Des responsables iraniens ont déclaré jeudi que des navires chinois avaient été autorisés à transiter, après un ralentissement constaté la semaine précédente. Toutefois, seuls trois navires de marchandises liés à la Chine, par leur propriétaire ou leur cargaison, ont franchi le détroit la semaine dernière. Deux bâtiments battant pavillon de Hong Kong ont également transité, se dirigeant vers Oman et les Émirats arabes unis. Ces données ne donnent pas nécessairement une image exhaustive, les navires ne déclarant pas toujours leur destination finale au moment du passage.

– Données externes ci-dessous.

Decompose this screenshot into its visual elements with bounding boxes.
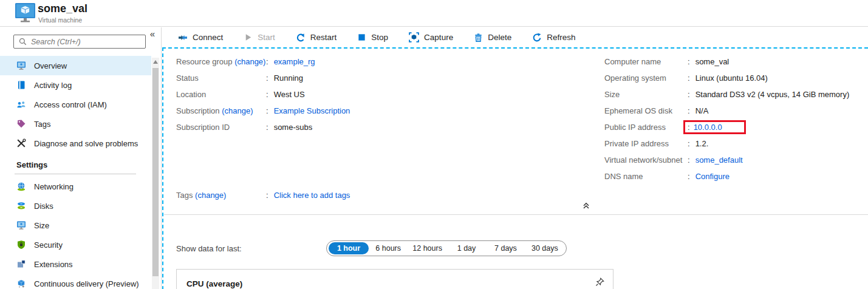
search-input[interactable]: [31, 38, 141, 46]
change-link[interactable]: (change): [222, 106, 253, 115]
people-icon: [16, 100, 26, 109]
collapse-essentials-icon[interactable]: [582, 202, 590, 210]
sidebar-item-security[interactable]: Security: [0, 235, 151, 254]
sidebar-item-overview[interactable]: Overview: [0, 56, 151, 75]
location-row: Location : West US: [176, 86, 350, 103]
operating-system-value: Linux (ubuntu 16.04): [695, 73, 768, 83]
button-label: Delete: [488, 33, 511, 42]
colon: :: [266, 123, 268, 132]
change-link[interactable]: (change): [195, 191, 226, 200]
colon: :: [688, 123, 690, 132]
restart-button[interactable]: Restart: [296, 33, 337, 42]
stop-button[interactable]: Stop: [357, 33, 388, 42]
sidebar-item-tags[interactable]: Tags: [0, 114, 151, 134]
refresh-icon: [532, 33, 542, 42]
sidebar-item-activity-log[interactable]: Activity log: [0, 75, 151, 95]
dns-configure-link[interactable]: Configure: [695, 172, 730, 181]
time-range-selector: 1 hour 6 hours 12 hours 1 day 7 days 30 …: [326, 240, 567, 256]
sidebar-item-extensions[interactable]: Extensions: [0, 254, 151, 274]
section-divider: [164, 214, 868, 215]
public-ip-row: Public IP address : 10.0.0.0: [604, 119, 849, 135]
time-range-1-day[interactable]: 1 day: [447, 244, 486, 253]
status-row: Status : Running: [176, 70, 350, 86]
sidebar-item-label: Overview: [34, 61, 67, 70]
scrollbar-thumb[interactable]: [152, 68, 159, 276]
capture-icon: [409, 32, 419, 42]
field-label: Resource group: [176, 57, 233, 66]
sidebar-scrollbar[interactable]: [152, 58, 159, 289]
sidebar-item-label: Security: [34, 240, 63, 250]
trash-icon: [474, 33, 483, 42]
private-ip-row: Private IP address : 1.2.: [604, 135, 849, 152]
colon: :: [688, 172, 690, 181]
field-label: Private IP address: [604, 139, 688, 148]
page-title: some_val: [38, 2, 87, 15]
tag-icon: [16, 119, 26, 129]
field-label: Public IP address: [604, 123, 688, 132]
journal-icon: [16, 80, 26, 90]
sidebar-item-size[interactable]: Size: [0, 216, 151, 235]
virtual-network-link[interactable]: some_default: [695, 155, 743, 165]
add-tags-link[interactable]: Click here to add tags: [274, 191, 350, 200]
private-ip-value: 1.2.: [695, 139, 709, 148]
colon: :: [266, 191, 268, 200]
public-ip-link[interactable]: 10.0.0.0: [694, 123, 722, 132]
sidebar-item-label: Disks: [34, 202, 53, 211]
colon: :: [688, 106, 690, 115]
colon: :: [266, 57, 268, 66]
field-label: Computer name: [604, 57, 688, 66]
time-range-1-hour[interactable]: 1 hour: [329, 242, 369, 254]
field-label: Status: [176, 73, 266, 83]
colon: :: [266, 90, 268, 99]
scroll-up-icon[interactable]: [152, 58, 159, 66]
button-label: Restart: [310, 33, 337, 42]
button-label: Stop: [371, 33, 388, 42]
colon: :: [688, 155, 690, 165]
extensions-icon: [16, 259, 26, 269]
colon: :: [688, 57, 690, 66]
settings-divider: [15, 174, 136, 174]
sidebar-item-continuous-delivery[interactable]: Continuous delivery (Preview): [0, 274, 151, 289]
sidebar-item-diagnose[interactable]: Diagnose and solve problems: [0, 134, 151, 153]
page-header: some_val Virtual machine: [0, 0, 868, 27]
virtual-machine-icon: [14, 2, 37, 24]
cpu-chart-card: CPU (average): [176, 269, 613, 289]
sidebar-item-access-control[interactable]: Access control (IAM): [0, 95, 151, 114]
essentials-left-column: Resource group (change) : example_rg Sta…: [176, 53, 350, 135]
time-range-30-days[interactable]: 30 days: [525, 244, 564, 253]
sidebar-item-label: Activity log: [34, 81, 72, 90]
subscription-link[interactable]: Example Subscription: [274, 106, 350, 115]
button-label: Refresh: [547, 33, 575, 42]
start-button[interactable]: Start: [244, 33, 275, 42]
button-label: Capture: [424, 33, 453, 42]
time-range-6-hours[interactable]: 6 hours: [369, 244, 408, 253]
resource-group-link[interactable]: example_rg: [274, 57, 315, 66]
field-label: Size: [604, 90, 688, 99]
search-icon: [18, 37, 27, 46]
sidebar-item-disks[interactable]: Disks: [0, 196, 151, 216]
sidebar-item-label: Size: [34, 221, 49, 230]
connect-icon: [178, 33, 188, 42]
subscription-row: Subscription (change) : Example Subscrip…: [176, 103, 350, 119]
restart-icon: [296, 33, 306, 42]
sidebar-item-networking[interactable]: Networking: [0, 177, 151, 196]
sidebar-item-label: Extensions: [34, 260, 73, 269]
capture-button[interactable]: Capture: [409, 32, 453, 42]
globe-icon: [16, 182, 26, 191]
disks-icon: [16, 201, 26, 211]
sidebar-collapse-icon[interactable]: «: [150, 29, 155, 39]
delivery-icon: [16, 279, 26, 288]
sidebar-search[interactable]: [13, 35, 146, 49]
page-subtitle: Virtual machine: [38, 16, 82, 24]
delete-button[interactable]: Delete: [474, 33, 511, 42]
button-label: Connect: [193, 33, 223, 42]
refresh-button[interactable]: Refresh: [532, 33, 575, 42]
connect-button[interactable]: Connect: [178, 33, 223, 42]
field-label: Ephemeral OS disk: [604, 106, 688, 115]
show-data-label: Show data for last:: [176, 244, 242, 253]
time-range-7-days[interactable]: 7 days: [486, 244, 525, 253]
pin-icon[interactable]: [595, 277, 605, 287]
time-range-12-hours[interactable]: 12 hours: [408, 244, 446, 253]
change-link[interactable]: (change): [234, 57, 265, 66]
play-icon: [244, 33, 253, 42]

Depuis le début de la guerre, le trafic dans le détroit dépend fortement de la nationalité des navires. L’Iran a indiqué le 10 mai que les pays respectant les sanctions américaines contre la République islamique rencontreraient des difficultés pour traverser. La Chine et l’Inde figurent parmi les destinations ou points de départ les plus fréquemment signalés en dehors du Golfe. Les données de Kpler mentionnent également le Brésil, le Pakistan, la Thaïlande et la Malaisie, tandis que peu de navires déclarent des pays occidentaux comme destination.

Le contrôle exercé par l’Iran sur le détroit d’Ormuz demeure l’un des enjeux centraux des négociations avec les États-Unis, qui n’ont toujours pas abouti.